# Week 1: ML Spam Classifier - Full Tutorial

### 🎯 **Learning Objectives:**
- Understand basic text classification
- Learn how Naive Bayes works for spam detection
- Practice data preprocessing and model evaluation

### 🔍 What is a Spam Classifier?
A spam classifier is a machine learning model trained to distinguish between spam and non-spam (ham) messages.

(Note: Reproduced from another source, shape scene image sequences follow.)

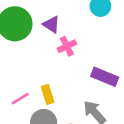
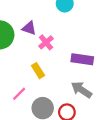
yellow rectangle: (48, 94) -> (38, 71), moved

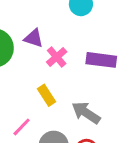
purple rectangle: (82, 59) -> (101, 60), moved
gray arrow: (81, 90) -> (86, 113), moved

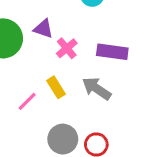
gray arrow: (86, 113) -> (97, 89), moved
pink line: (22, 127) -> (27, 101), moved

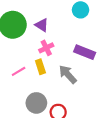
pink cross: (67, 48) -> (46, 48), moved

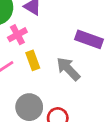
pink cross: (46, 48) -> (17, 35), moved

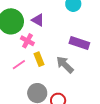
pink cross: (17, 35) -> (27, 41), turned -32

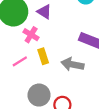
gray arrow: (65, 65) -> (72, 64), turned -36

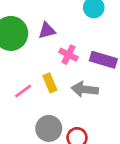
purple triangle: (44, 12) -> (47, 31), turned -42
pink cross: (31, 35) -> (68, 55), moved

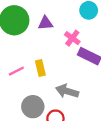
pink cross: (68, 55) -> (72, 38), moved
gray arrow: (85, 89) -> (67, 91), moved

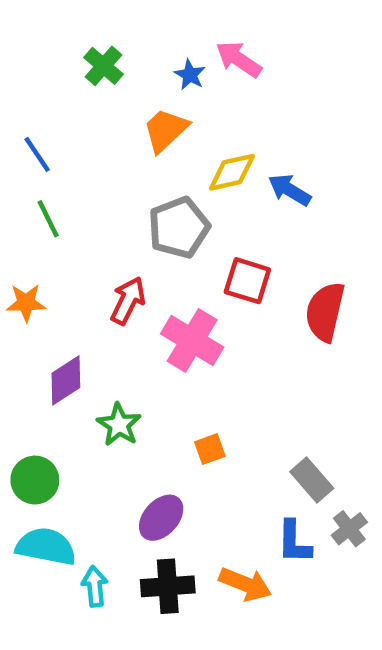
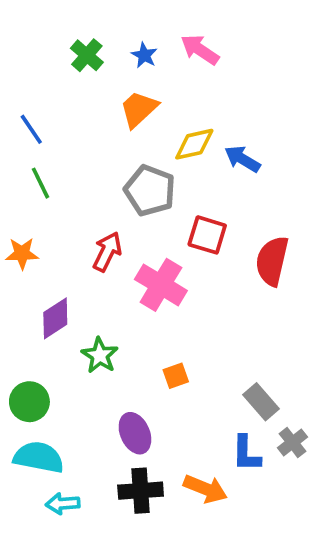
blue star: (190, 75) -> (144, 55), moved
gray pentagon: (179, 228) -> (150, 190), turned -30
purple ellipse: (161, 518) -> (135, 433), turned -66
cyan arrow: (95, 586) -> (63, 504), moved, turned -88

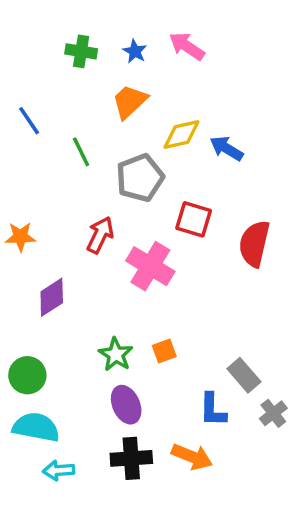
green cross: (87, 55) -> (81, 51), turned -32
green line: (41, 183) -> (81, 152), moved
gray pentagon: (150, 190) -> (140, 178), turned 30
green star: (100, 355) -> (116, 354), moved
blue L-shape: (246, 454) -> (213, 410), moved

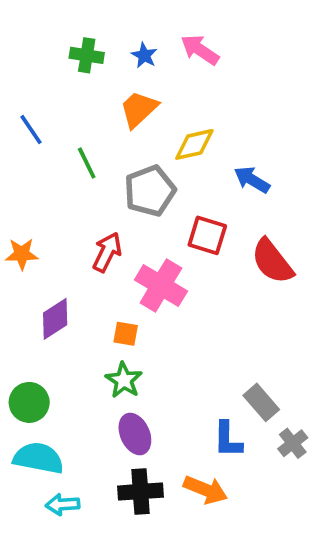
blue arrow: (227, 148) -> (252, 180), moved
red semicircle: (254, 244) -> (272, 261), turned -51
orange square: (164, 351) -> (126, 334), moved, turned 30

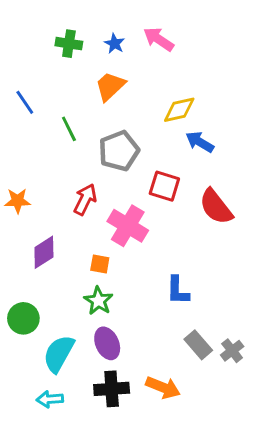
yellow diamond: (194, 144) -> (179, 110), moved
gray rectangle: (261, 402) -> (198, 345), moved
blue L-shape: (228, 440) -> (178, 290), moved
cyan semicircle: (38, 458) -> (59, 354), moved, turned -72

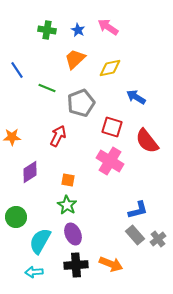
yellow diamond: (179, 110) -> (110, 68), moved
green line: (69, 129) -> (47, 88), turned -42
pink cross: (128, 226) -> (110, 161), moved
blue L-shape: (178, 290) -> (138, 210), moved, turned -105

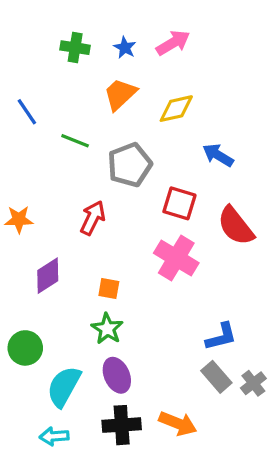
pink arrow: (108, 27) -> (173, 43), turned 115

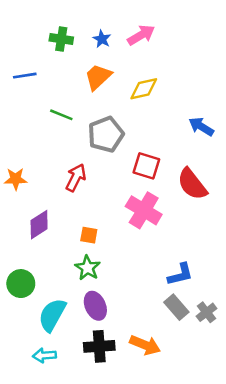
blue line: (27, 112) -> (25, 76), moved, turned -65
blue arrow: (218, 155) -> (201, 127), moved

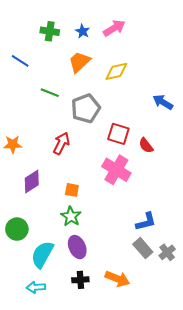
blue line: (25, 76) -> (20, 61), turned 42
red semicircle: (192, 184) -> (146, 145), moved, size x0.6
black cross: (99, 346) -> (80, 280), size x0.7

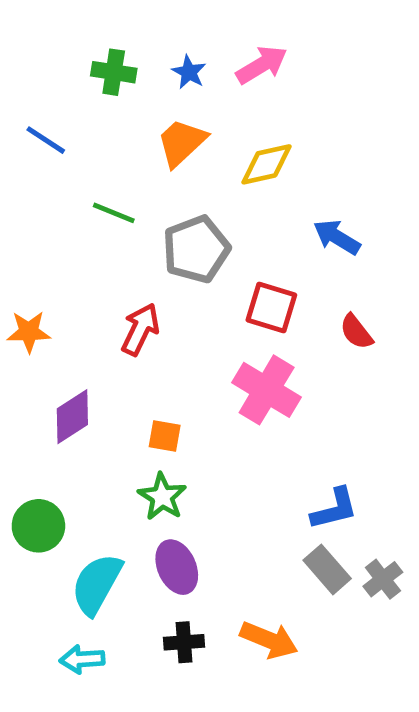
blue arrow: (163, 102) -> (337, 237), moved
red semicircle: (146, 145) -> (356, 332), moved

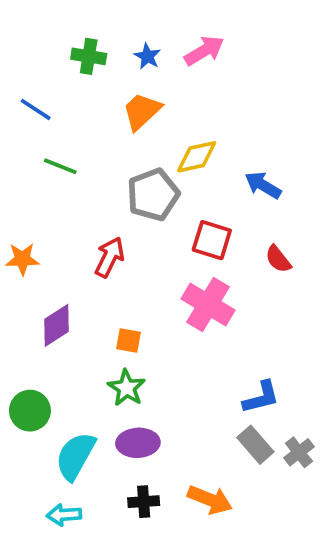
yellow diamond: (267, 164) -> (197, 157), moved
green line: (114, 213) -> (60, 166), moved
purple ellipse: (177, 567) -> (138, 443), turned -69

It uses historical labeled messages to learn patterns and predict future ones.

In [None]:
# ✅ Step 1: Install dependencies (if running locally or on new Colab session)
!pip install scikit-learn pandas matplotlib

In [None]:
# ✅ Step 2: Import required libraries
import pandas as pd
from sklearn.model_selection import train_test_split
from sklearn.feature_extraction.text import CountVectorizer
from sklearn.naive_bayes import MultinomialNB
from sklearn.metrics import classification_report

### 📥 Step 3: Create a Sample Dataset
This is a toy dataset to simulate SMS messages.

In [None]:
data = pd.DataFrame({
    'text': [
        'Win money now!!!',
        'Hi friend, how are you?',
        'Earn $1000 per day!!!',
        'Can we meet for coffee?',
        'You have won a prize!',
        'Let’s catch up tomorrow'
    ],
    'label': [1, 0, 1, 0, 1, 0]  # 1 = spam, 0 = not spam
})
data

In [None]:
# ✅ Step 4: Train/Test Split
X_train, X_test, y_train, y_test = train_test_split(data['text'], data['label'], test_size=0.3, random_state=42)

In [None]:
# ✅ Step 5: Convert Text to Features
vectorizer = CountVectorizer()
X_train_vec = vectorizer.fit_transform(X_train)
X_test_vec = vectorizer.transform(X_test)

In [None]:
# ✅ Step 6: Train a Naive Bayes Classifier
model = MultinomialNB()
model.fit(X_train_vec, y_train)

In [None]:
# ✅ Step 7: Evaluate the Model
y_pred = model.predict(X_test_vec)
print(classification_report(y_test, y_pred))

### 🧪 Exercise: Add Your Own Examples
Try adding more spam or ham messages to the dataset and retrain the model.

### ✅ Summary:
- You built a basic spam classifier using Naive Bayes.
- You learned how to convert text to features using `CountVectorizer`.
- You evaluated your model using precision, recall, and F1-score.